The court heard it was possible Mr Edwards and Donovan had been having an adult sexual relationship which may have caused resentment in the defendant.

A pair of knickers with "weak traces" of both Mr Edwards' DNA and Ms Donovan's DNA were found under his pillow.

The judge rejected claims that Donovan was sexually assaulted by Mr Edwards as "nasty and false".

Sentencing Donovan, Nicholas Michael Heathcote Williams QC said: "I accept that she had a difficult upbringing.

"She may have suffered sexual abuse when she was a child, as she had told a probation worker and family support worker before the time of the murder.

"However, I reject her allegations that she had been sexually abused in childhood by Mr Edwards and that Mr Edwards had expressed a sexual interest in her younger brother.

"I am sure this allegations are untrue for the following reasons: in my judgement Ms Donovan is not a person whose word can be relied on unless she is either making an admission contrary to her own interest or what she says is supported by independent evidence.

"She had never made any allegation against Mr Edwards before the murder.

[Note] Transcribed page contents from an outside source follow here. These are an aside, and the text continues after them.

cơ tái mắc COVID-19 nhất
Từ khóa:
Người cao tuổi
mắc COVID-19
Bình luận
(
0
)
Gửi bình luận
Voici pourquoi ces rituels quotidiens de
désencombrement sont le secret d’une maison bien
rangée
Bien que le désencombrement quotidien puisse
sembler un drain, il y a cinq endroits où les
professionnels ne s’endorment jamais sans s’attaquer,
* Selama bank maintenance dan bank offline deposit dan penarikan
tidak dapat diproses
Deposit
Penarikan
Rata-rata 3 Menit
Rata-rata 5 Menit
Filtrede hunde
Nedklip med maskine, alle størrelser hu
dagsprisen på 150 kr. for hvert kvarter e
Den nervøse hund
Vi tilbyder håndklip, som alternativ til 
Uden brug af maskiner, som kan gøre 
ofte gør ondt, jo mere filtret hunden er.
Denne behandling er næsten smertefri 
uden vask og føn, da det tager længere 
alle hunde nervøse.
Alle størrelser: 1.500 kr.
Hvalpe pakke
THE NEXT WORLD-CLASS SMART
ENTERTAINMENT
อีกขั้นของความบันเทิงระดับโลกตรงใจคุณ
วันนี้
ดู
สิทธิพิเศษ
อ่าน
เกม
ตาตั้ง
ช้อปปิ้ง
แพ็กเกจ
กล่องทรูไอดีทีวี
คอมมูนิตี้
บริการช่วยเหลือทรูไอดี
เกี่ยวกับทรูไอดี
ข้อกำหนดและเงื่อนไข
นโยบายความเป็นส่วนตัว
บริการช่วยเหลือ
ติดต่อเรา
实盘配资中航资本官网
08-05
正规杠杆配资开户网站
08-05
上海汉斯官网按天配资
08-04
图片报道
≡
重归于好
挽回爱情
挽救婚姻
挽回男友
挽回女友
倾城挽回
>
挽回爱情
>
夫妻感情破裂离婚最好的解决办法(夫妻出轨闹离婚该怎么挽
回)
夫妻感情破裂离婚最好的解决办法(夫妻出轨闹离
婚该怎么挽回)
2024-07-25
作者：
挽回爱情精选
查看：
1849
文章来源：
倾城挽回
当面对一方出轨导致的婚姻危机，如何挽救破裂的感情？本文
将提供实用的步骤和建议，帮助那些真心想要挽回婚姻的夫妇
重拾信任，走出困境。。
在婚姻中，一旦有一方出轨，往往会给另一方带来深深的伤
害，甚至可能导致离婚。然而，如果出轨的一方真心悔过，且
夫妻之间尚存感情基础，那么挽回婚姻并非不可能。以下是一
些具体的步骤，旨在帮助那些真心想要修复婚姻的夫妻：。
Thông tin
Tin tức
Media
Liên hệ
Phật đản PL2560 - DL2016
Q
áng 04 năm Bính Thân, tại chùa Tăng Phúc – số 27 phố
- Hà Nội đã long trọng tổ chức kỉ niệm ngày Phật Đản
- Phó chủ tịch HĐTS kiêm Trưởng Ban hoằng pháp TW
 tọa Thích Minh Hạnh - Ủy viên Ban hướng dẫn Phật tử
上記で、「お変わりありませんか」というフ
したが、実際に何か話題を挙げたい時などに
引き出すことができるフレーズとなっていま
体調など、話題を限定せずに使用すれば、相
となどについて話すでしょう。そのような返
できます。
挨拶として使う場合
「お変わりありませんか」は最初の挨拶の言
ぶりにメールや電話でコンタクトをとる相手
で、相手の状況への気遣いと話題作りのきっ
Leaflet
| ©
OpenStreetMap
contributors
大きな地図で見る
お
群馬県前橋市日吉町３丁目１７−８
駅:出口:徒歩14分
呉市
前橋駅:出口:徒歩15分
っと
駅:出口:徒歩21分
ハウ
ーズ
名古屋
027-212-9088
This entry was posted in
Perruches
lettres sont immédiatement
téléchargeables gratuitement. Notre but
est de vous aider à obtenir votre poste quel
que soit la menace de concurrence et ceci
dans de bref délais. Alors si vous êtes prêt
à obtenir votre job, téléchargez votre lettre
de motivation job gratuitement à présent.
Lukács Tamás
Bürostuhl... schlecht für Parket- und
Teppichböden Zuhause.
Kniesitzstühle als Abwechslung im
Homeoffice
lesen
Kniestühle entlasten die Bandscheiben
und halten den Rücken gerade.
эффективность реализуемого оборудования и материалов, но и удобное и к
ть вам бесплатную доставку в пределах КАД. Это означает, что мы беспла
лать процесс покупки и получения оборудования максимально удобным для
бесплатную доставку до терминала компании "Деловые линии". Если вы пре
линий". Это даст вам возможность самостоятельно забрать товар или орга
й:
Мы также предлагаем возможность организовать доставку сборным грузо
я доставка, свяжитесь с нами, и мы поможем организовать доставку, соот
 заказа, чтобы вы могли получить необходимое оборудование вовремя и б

Her motive in making these allegations after the murder was plainly to try and justify what she had done."

He said Donovan was dependent on crack cocaine and cannabis and that her finances were "precarious" as a result.

The judge described the evidence she gave during the trial as "lurid".

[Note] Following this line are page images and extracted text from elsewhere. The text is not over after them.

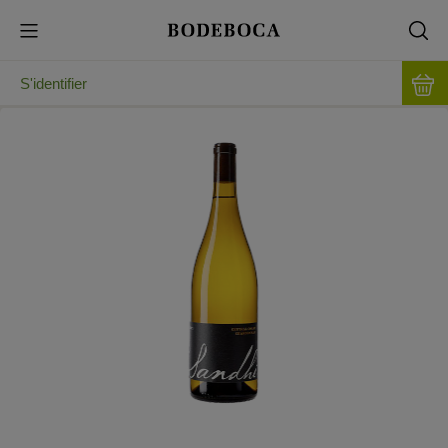
S'identifier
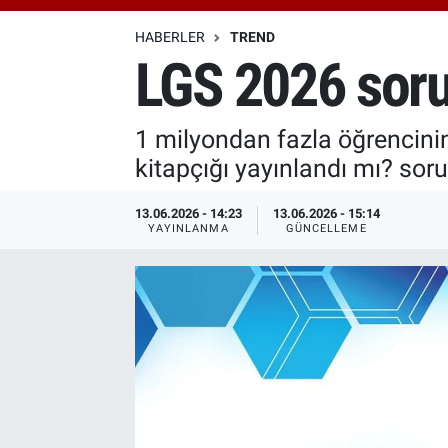
Özel Haberler
Dünya
Haber Arşivi
HABERLER
TREND
LGS 2026 soru
Yazarlar
Medya
1 milyondan fazla öğrencinin
Özel Haberler
kitapçığı yayınlandı mı? soru
Kadın
13.06.2026 - 14:23
13.06.2026 - 15:14
YAYINLANMA
GÜNCELLEME
Erişim Bilgileri
Sağlık
Teknoloji
Ramazan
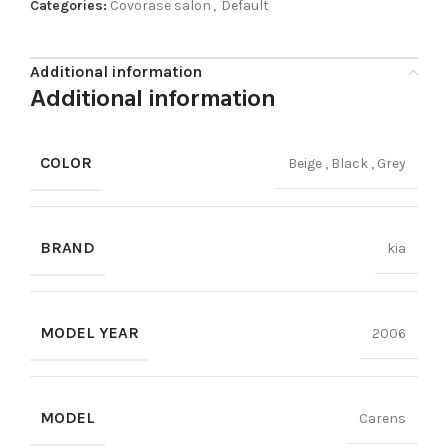
Categories:
Covorase salon
,
Default
Additional information
Additional information
COLOR
Beige
,
Black
,
Grey
BRAND
kia
MODEL YEAR
2006
MODEL
Carens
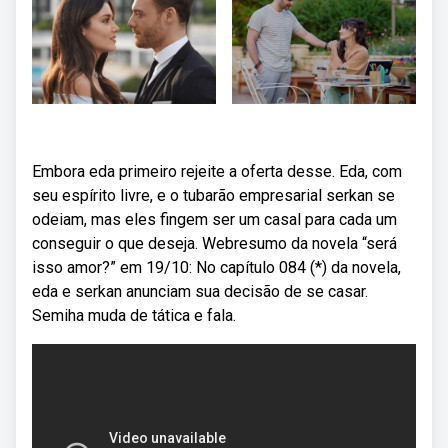
Embora eda primeiro rejeite a oferta desse. Eda, com
seu espírito livre, e o tubarão empresarial serkan se
odeiam, mas eles fingem ser um casal para cada um
conseguir o que deseja. Webresumo da novela “será
isso amor?” em 19/10: No capítulo 084 (*) da novela,
eda e serkan anunciam sua decisão de se casar.
Semiha muda de tática e fala.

Mr Edwards, a father and grandfather, was found critically injured after a neighbour heard banging coming from inside his flat and discovered a trail of blood leading to the victim's door.

Donovan and Woolcock had fled the scene before police and paramedics arrived, but she left behind her purse containing her driver's licence and bank cards.

Mr Edwards was rushed to a south London hospital but died a short time later.

Murder detectives discovered that Donovan, of Southend-on-Sea in Essex, was in financial difficulties and was a regular user of Class A and B drugs.


She was found guilty of murder on March 19 following a trial at the Old Bailey.

Woolcock, of Lewisham, was cleared of murder but found guilty of manslaughter.

Ms Newell read a shared victim impact from Mr Edwards' family.

She said: "It's an ongoing battle for all the family to come to terms with their beloved father being killed and never having enough opportunity to see him, speak with him, hold him and tell him they love him."

The statement said: "Our father will never be able to see all of his grandchildren grow up and do many great things – we have been robbed of our father and our children have been robbed of their grandfather.

"Our father should have been safe in his own home and when police told us that our cousin, his niece had killed him – with those words our worlds were turned upside down and torn apart and we will never be the same.

"Our father was a very trusting man, non judgemental, who would always see the best in people.. he was somebody we could always turn to."

Ms Newell added that Mr Edwards' children were not sleeping properly since his death and suffering anxiety.

Tracy Ayling, defending Donovan, claimed her client had murdered Mr Edwards out of revenge for a history of sexual abuse when she was a child but the judge dismissed this as an attempt to get away with the murder.

John Femi-Ola QC, defending Woolcock, claimed his client had been "misled" by Donovan and thought they were going to a party, not Mr Edwards' home.

But Judge Heathcote Williams said Woolcock knew what the knife was intended for.